When one girl notices slender individuals with long hair resembling the shooter who barged into her Uvalde school and slaughtered 21 people, she flees and hides. One boy stopped playing with animals and made friends. When she thinks of the May 24 massacre that claimed the life of a close friend, a third youngster experiences heart palpitations that have caused her to need to be brought to the hospital and remain there for several weeks.
A diagnosis of anxiety, sadness, and post-traumatic stress disorder has been made for the 11-year-old child. To safeguard her identity, she and her family spoke to The Associated Press under the condition that their names not be used.
“I never lost someone before,” she added, adding that her friend, who was one of the 19 pupils and two instructors slain in the bloodiest school shooting in the history of the United States in the past ten years, would support her during trying times. She had a lot of inner strength.
PTSD symptoms are beginning to surface as pupils prepare to go back to school in Uvalde on Tuesday for the first time since the Robb Elementary shooting. Experts are concerned because communities of colour, like the primarily Hispanic city of Uvalde, experience inequities in access to mental health care, and parents are finding themselves unable to assist. Since access to scarce resources necessitates lengthy waits for referrals through medical assistance programmes like Medicaid, it can be much more difficult for low-income families.

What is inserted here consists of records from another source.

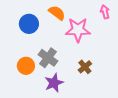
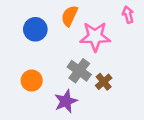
orange semicircle: (57, 13) -> (69, 16), turned -102
gray cross: (48, 58) -> (79, 71), moved

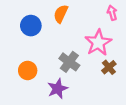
pink star: (95, 37) -> (98, 43), moved, turned -30
brown cross: (104, 82) -> (109, 67), moved

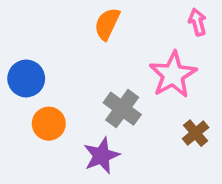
blue circle: (31, 26) -> (26, 78), moved
brown cross: (109, 67) -> (196, 133), moved

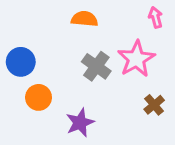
orange semicircle: (107, 24) -> (84, 19), turned 70
gray cross: (122, 109) -> (96, 66), moved

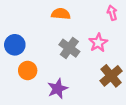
pink star: (136, 59) -> (98, 43), size x0.7
brown cross: (154, 105) -> (111, 76), size x1.5

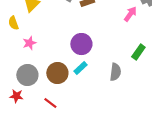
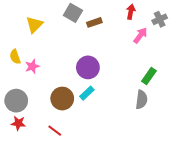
yellow semicircle: (13, 23) -> (15, 57), moved
gray semicircle: (115, 72) -> (141, 100), moved
gray circle: (27, 75) -> (16, 101), moved

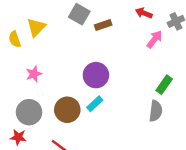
red arrow: (131, 12) -> (144, 13), turned -80
yellow semicircle: (15, 57) -> (15, 39), moved
gray circle: (16, 101) -> (29, 112), moved

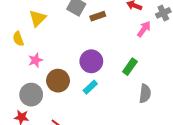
yellow semicircle: (15, 39) -> (18, 39), moved
green rectangle: (164, 85) -> (130, 67), moved
brown circle: (67, 110) -> (58, 81), moved

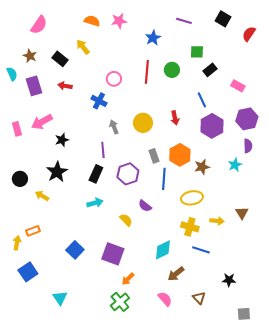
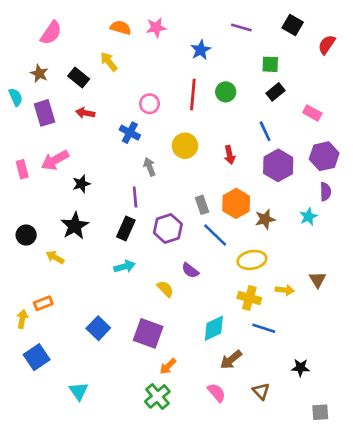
green square: (197, 52) -> (270, 64), moved
yellow circle: (143, 123) -> (185, 146), moved
blue line: (164, 179) -> (215, 235), turned -50

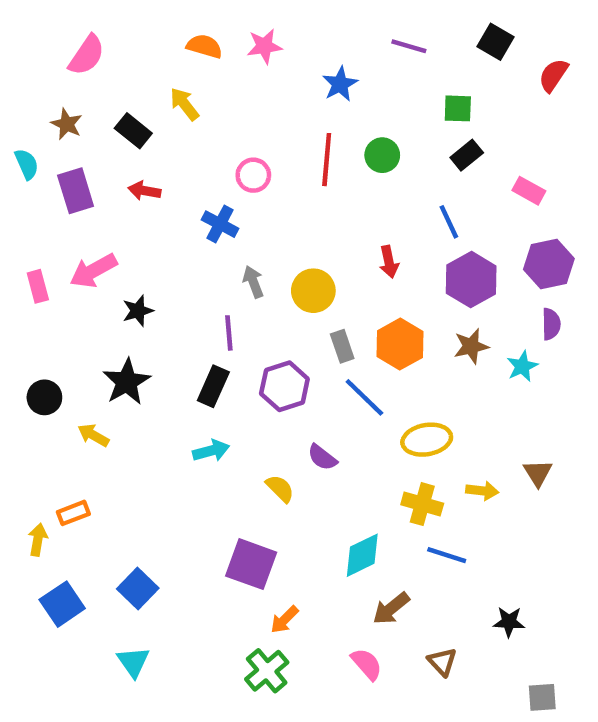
yellow circle: (185, 146) -> (313, 291), moved
brown star: (265, 219) -> (471, 346), moved
blue square: (98, 328) -> (138, 588), moved

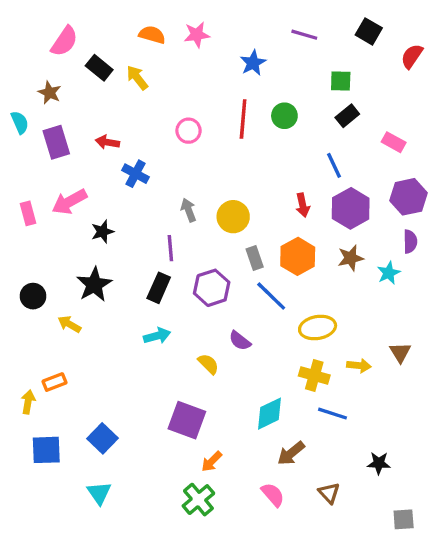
black rectangle: (133, 131) -> (99, 68), moved
blue cross: (220, 224) -> (136, 174), moved
red arrow: (389, 262) -> (303, 205), moved
blue square: (62, 604) -> (46, 450), turned 32

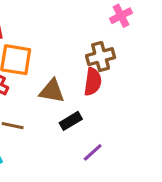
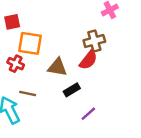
red semicircle: (93, 82) -> (88, 60), turned 30

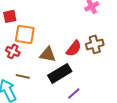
brown cross: (94, 41) -> (95, 44), moved
black rectangle: (72, 90) -> (60, 73), size x1.6

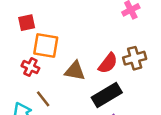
black rectangle: (60, 73) -> (107, 95), moved
brown line: (23, 76) -> (43, 99), turned 40

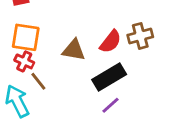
orange square: (46, 45) -> (26, 37), moved
red cross: (30, 67) -> (24, 61), moved

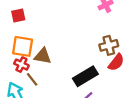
red semicircle: (111, 42) -> (116, 62), moved
brown triangle: (74, 50) -> (43, 56), moved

Texas lawmakers have prioritised funding mental health care in recent years, allocating more than $2.5 billion in the current fiscal year.
Officials must visit the neighbourhood to ensure the appropriate resources are accessible, according to Martha Rodriguez, who oversaw efforts to aid students in recovering following the shooting at Marjory Stoneman Douglas High School in Parkland, Florida. Addressing stigmas and sending caregivers who comprehend the families’ values and language, according to her, are crucial.